The rugged sandals are best suited for warm environments since part of the foot is still exposed, and Because International has seen high demand in countries such as Kenya, Uganda, Rwanda and Haiti. The shoes allow kids to experience daily life without worrying about exposing their feet to soil-transmitted diseases and rough terrain.
"My biggest motivation is that I want kids to be in the best possible position to succeed and to keep them a little bit happier and healthier," says Lee, who feels his product could impact kids' walks to school and time spent playing outside. "To see them lose some of these chances because of something as simple as a pair of shoes really breaks my heart."
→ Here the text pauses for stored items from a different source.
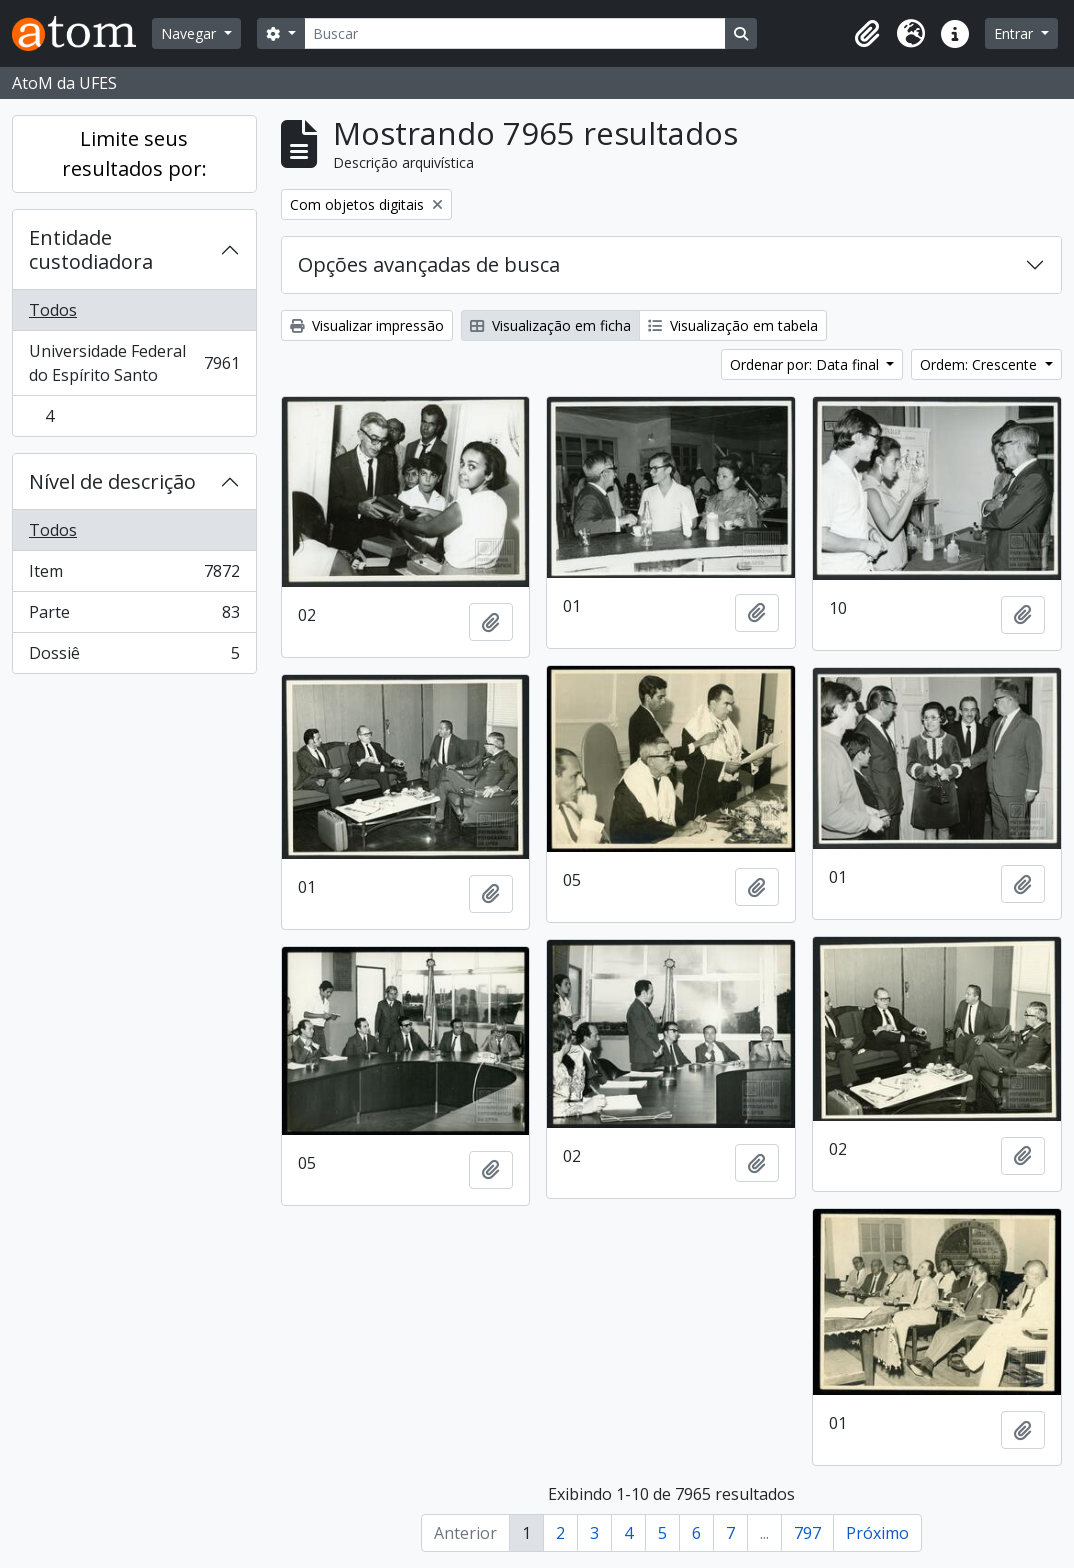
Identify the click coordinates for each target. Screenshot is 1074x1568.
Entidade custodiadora (91, 249)
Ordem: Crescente (980, 364)
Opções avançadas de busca (429, 264)
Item (134, 575)
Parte (134, 616)
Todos (53, 310)
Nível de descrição (112, 481)
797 (807, 1533)
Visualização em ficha (550, 325)
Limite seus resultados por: (134, 153)
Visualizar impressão (367, 325)
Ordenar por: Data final (806, 364)
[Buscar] (515, 33)
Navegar (190, 33)
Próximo (877, 1533)
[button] (867, 34)
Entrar (1015, 33)
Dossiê (134, 657)
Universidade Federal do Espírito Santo (134, 363)
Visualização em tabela (733, 325)
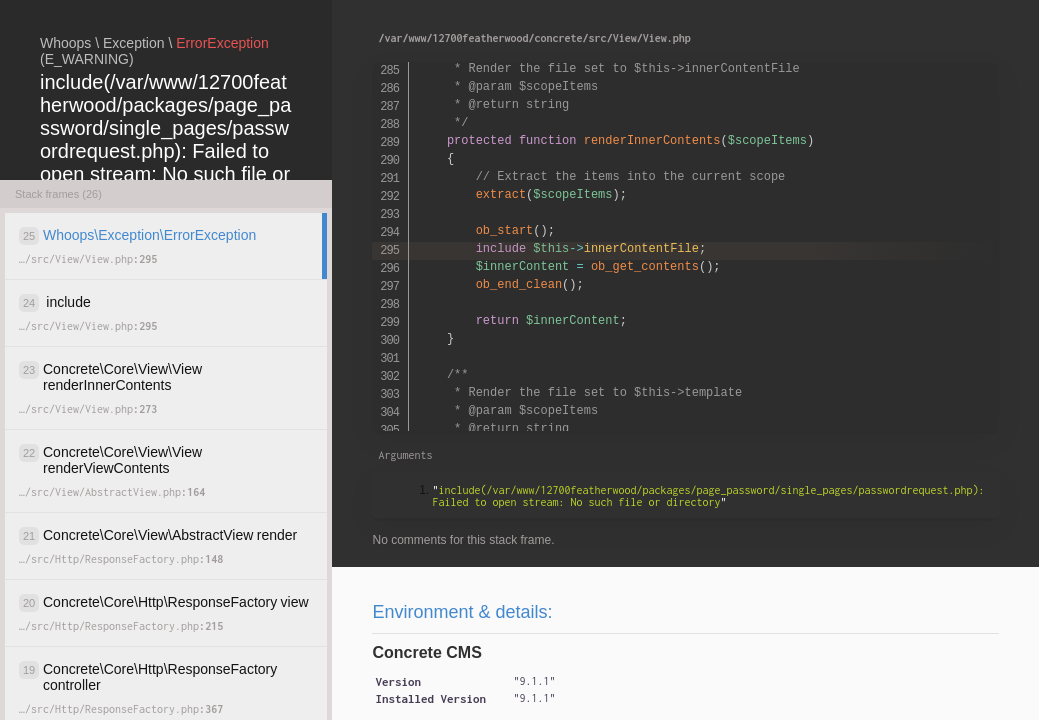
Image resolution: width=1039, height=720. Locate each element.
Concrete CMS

To scale up, Lee ultimately wants to work with businesses in the regions where the shoes are being used most to develop local bases for manufacturing, distribution and sales. “One day, we could have a factory in Haiti, a factory in Kenya, a factory in Nicaragua,” he says. He also hopes to continue partnering with nonprofits that can get shoes to kids who need them.
Parents of growing kids worldwide can surely relate to the product, and many have expressed an interest in purchasing the shoes for their own children. In the next few months, Lee and his team are working on a commercial version. There may be a means for people to purchase the product and give back, perhaps with a one-for-one, buy-a-pair-give-a-pair model like Toms.